Doğu Eroğlu (23 Eylül 2019 Medyascope)

Tüm dünya 20 Eylül’deki Küresel İklim Grevi eylemlerini konuşuyor. Çocukların başı çektiği kitleler, iklim krizinin ilk öncelik haline gelmesi ve fosil yakıtların tamamen terk edilmesi için yerel ve ulusal idareciler ile finans ve üretim devlerinin karar alıcılarına çağrı yapıyor. Urgewald ve 30 iklim örgütünün hazırladığı Küresel Kömürden Çıkış Listesi (GCEL) ise dünyadaki pek çok kömür şirketinin genişleme politikalarını sürdürdüğünü gösteriyor.

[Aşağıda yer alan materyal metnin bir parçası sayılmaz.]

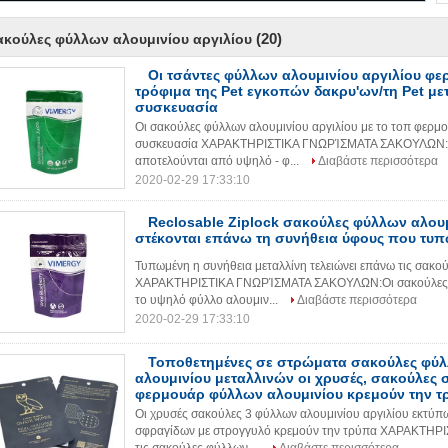
(20)
ακούλες φύλλων αλουμινίου αργιλίου
Οι τσάντες φύλλων αλουμινίου αργιλίου φε
τρόφιμα της Pet εγκοπών δακρυ'ων/τη Pet μετ
συσκευασία
Οι σακούλες φύλλων αλουμινίου αργιλίου με το τοπ φερμου
συσκευασία ΧΑΡΑΚΤΗΡΙΣΤΙΚΑ ΓΝΩΡΊΣΜΑΤΑ ΣΑΚΟΥΛΩΝ: Οι
αποτελούνται από υψηλό - φ...
Διαβάστε περισσότερα
2020-02-29 17:33:10
Reclosable Ziplock σακούλες φύλλων αλουμ
στέκονται επάνω τη συνήθεια ύφους που τυπ
Τυπωμένη η συνήθεια μεταλλίνη τελειώνει επάνω τις σακού
ΧΑΡΑΚΤΗΡΙΣΤΙΚΑ ΓΝΩΡΊΣΜΑΤΑ ΣΑΚΟΥΛΩΝ:Οι σακούλες φύ
το υψηλό φύλλο αλουμιν...
Διαβάστε περισσότερα
2020-02-29 17:33:10
Τοποθετημένες σε στρώματα σακούλες φύλ
αλουμινίου μεταλλινών οι χρυσές, σακούλες
φερμουάρ φύλλων αλουμινίου κρεμούν την τ
Οι χρυσές σακούλες 3 φύλλων αλουμινίου αργιλίου εκτύ
σφραγίδων με στρογγυλό κρεμούν την τρύπα ΧΑΡΑΚΤΗΡΙ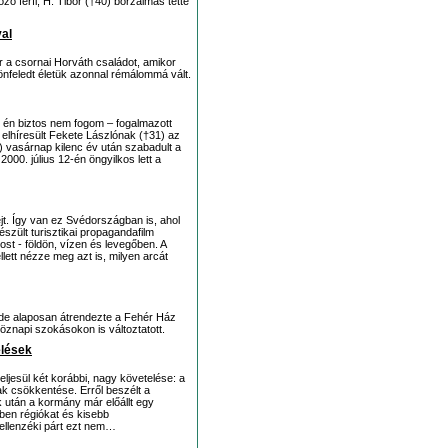
zó férfi, H. Tibor (†40) borzalmas tette
al
 csornai Horváth családot, amikor
önfeledt életük azonnal rémálommá vált.
én biztos nem fogom – fogalmazott
lhíresült Fekete Lászlónak (†31) az
 vasárnap kilenc év után szabadult a
2000. július 12-én öngyilkos lett a
ejt. Így van ez Svédországban is, ahol
szült turisztikai propagandafilm
ost - földön, vízen és levegőben. A
lett nézze meg azt is, milyen arcát
, de alaposan átrendezte a Fehér Ház
étköznapi szokásokon is változtatott.
elések
eljesül két korábbi, nagy követelése: a
 csökkentése. Erről beszélt a
k után a kormány már előállt egy
ben régiókat és kisebb
ellenzéki párt ezt nem…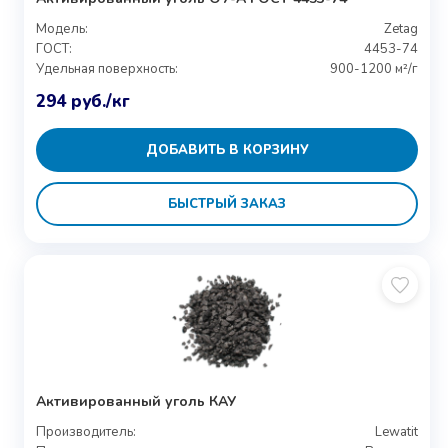
Модель:
Zetag
ГОСТ:
4453-74
Удельная поверхность:
900-1200 м²/г
294
руб.
/кг
ДОБАВИТЬ В КОРЗИНУ
БЫСТРЫЙ ЗАКАЗ
Активированный уголь КАУ
Производитель:
Lewatit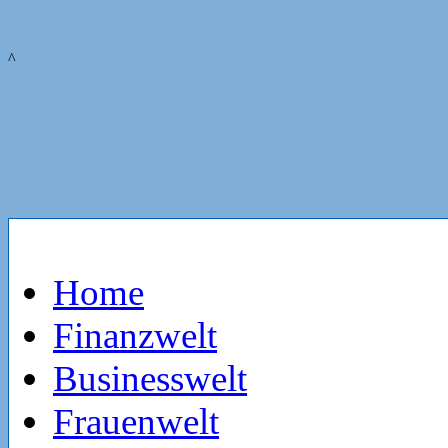
^
Home
Finanzwelt
Businesswelt
Frauenwelt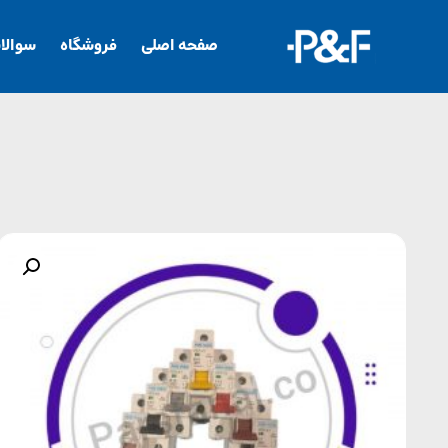
صفحه اصلی
فروشگاه
سوالا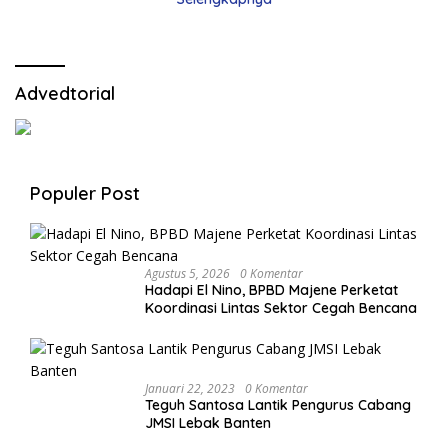
Advedtorial
Populer Post
Agustus 5, 2026
0 Komentar
Hadapi El Nino, BPBD Majene Perketat
Koordinasi Lintas Sektor Cegah Bencana
Januari 22, 2023
0 Komentar
Teguh Santosa Lantik Pengurus Cabang
JMSI Lebak Banten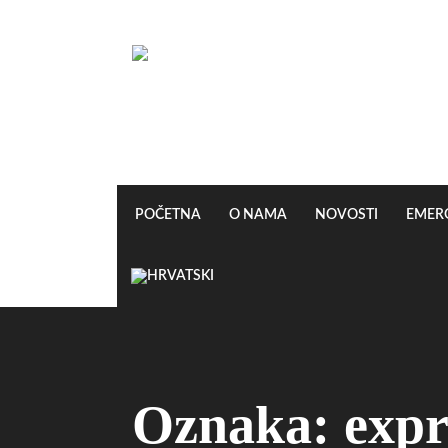
POČETNA
O NAMA
NOVOSTI
EMER
Oznaka:
expr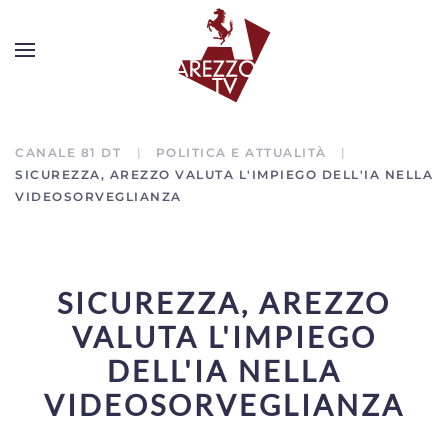
CANALE 81 DT
POLITICA E ATTUALITÀ
SICUREZZA, AREZZO VALUTA L'IMPIEGO DELL'IA NELLA
VIDEOSORVEGLIANZA
SICUREZZA, AREZZO
VALUTA L'IMPIEGO
DELL'IA NELLA
VIDEOSORVEGLIANZA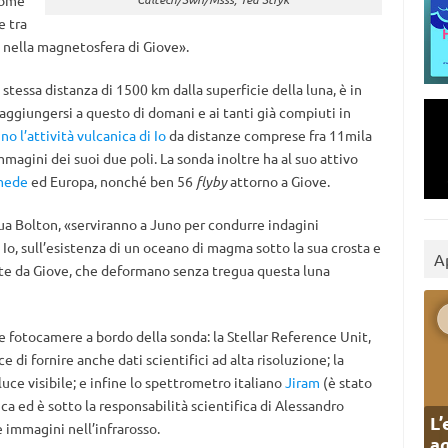
 come
e tra
che nella magnetosfera di Giove».
stessa distanza di 1500 km dalla superficie della luna, è in
aggiungersi a questo di domani e ai tanti già compiuti in
no l’attività vulcanica di Io
da distanze comprese fra 11mila
magini dei suoi due poli. La sonda inoltre ha al suo attivo
imede
ed Europa, nonché ben 56
flyby
attorno a Giove.
ua Bolton, «serviranno a Juno per condurre indagini
i Io, sull’esistenza di un oceano di magma sotto la sua crosta e
A
ate da Giove, che deformano senza tregua questa luna
le fotocamere a bordo della sonda: la Stellar Reference Unit,
 di fornire anche dati scientifici ad alta risoluzione; la
uce visibile; e infine lo spettrometro italiano
Jiram
(è stato
ca ed è sotto la responsabilità scientifica di Alessandro
L’
e immagini nell’infrarosso.
ag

Planlanan kömürlü termik santral sayıları küresel ölçekte azaldı fakat GCEL projesi paydaşlarına göre, finans dünyası ile kömür şirketleri arasındaki bağlar sürdükçe kömüre bağlı endüstrilerdeki yatırımların hız kesmesi zor görünüyor. GCEL’in hedefi de finans ile kömür arasındaki bağlantıları zayıflatmak. Kömür ekonomisinin dünyadaki önde gelen şirketlerinin bilgilerini finans ve sigorta kuruluşlarıyla paylaşan GCEL projesi, bu şirketlerin finansman ve sigorta hizmetlerinden faydalanmasını önlemek istiyor. 2017’den beri yayında olan listedeki parametreler arasında artık, şirketlerin kömür ve maden yatırımlarındaki planlanan artışlar da yer alıyor. GCEL projesinin güncellenmiş haline coalexit.org adresinden erişilebiliyor.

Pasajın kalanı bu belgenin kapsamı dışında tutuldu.